The next problem will be that non-text files will contain non-ASCII
characters (bytes). The other 'issue' is that OP didn't say how large
the files were, so .read() might be a problem.

-Larry

John Machin · Feb 23, 2007

Sorry, I fell face down on the Send button

To check all .py files in the current directory, modify Peter's code
like this:

import glob
for filename in glob.glob('*.py'):
content = open(filename).read()

maybe that UnicodeDecodeError should be ...Encode...
and change the print statement to cater for filename being variable.

If you have hundreds of .py files in the same directory, you'd better
modify the code further to explicitly close each file.

HTH,
John

John Machin · Feb 23, 2007

The next problem will be that non-text files will contain non-ASCII
characters (bytes). The other 'issue' is that OP didn't say how large
the files were, so .read() might be a problem.

-Larry

The way I read it, the OP's problem is to determine in one big hit
which Python source files need a

# coding: whatever

line up the front to stop Python 2.5 complaining ... I hope none of
them are so big as to choke .read()

Cheers,
John

Tim Arnold · Feb 23, 2007

Peter Bengtsson said:
How about something like this:
content = open('file.py').read()
try:
content.encode('ascii')
except UnicodeDecodeError:
print "file.py contains non-ascii characters"

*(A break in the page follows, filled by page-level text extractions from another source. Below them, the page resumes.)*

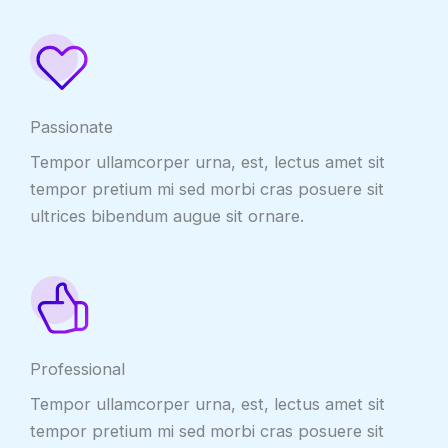
Passionate
Tempor ullamcorper urna, est, lectus amet sit
tempor pretium mi sed morbi cras posuere sit
ultrices bibendum augue sit ornare.
Professional
Tempor ullamcorper urna, est, lectus amet sit
tempor pretium mi sed morbi cras posuere sit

Here's what I do (I need to know the line number).

import os,sys,codecs
def checkfile(filename):
f = codecs.open(filename,encoding='ascii')

lines = open(filename).readlines()
print 'Total lines: %d' % len(lines)
for i in range(0,len(lines)):
try:
l = f.readline()
except:
num = i+1
print 'problem: line %d' % num

f.close()

Marc 'BlackJack' Rintsch · Feb 23, 2007

Here's what I do (I need to know the line number).

import os,sys,codecs
def checkfile(filename):
f = codecs.open(filename,encoding='ascii')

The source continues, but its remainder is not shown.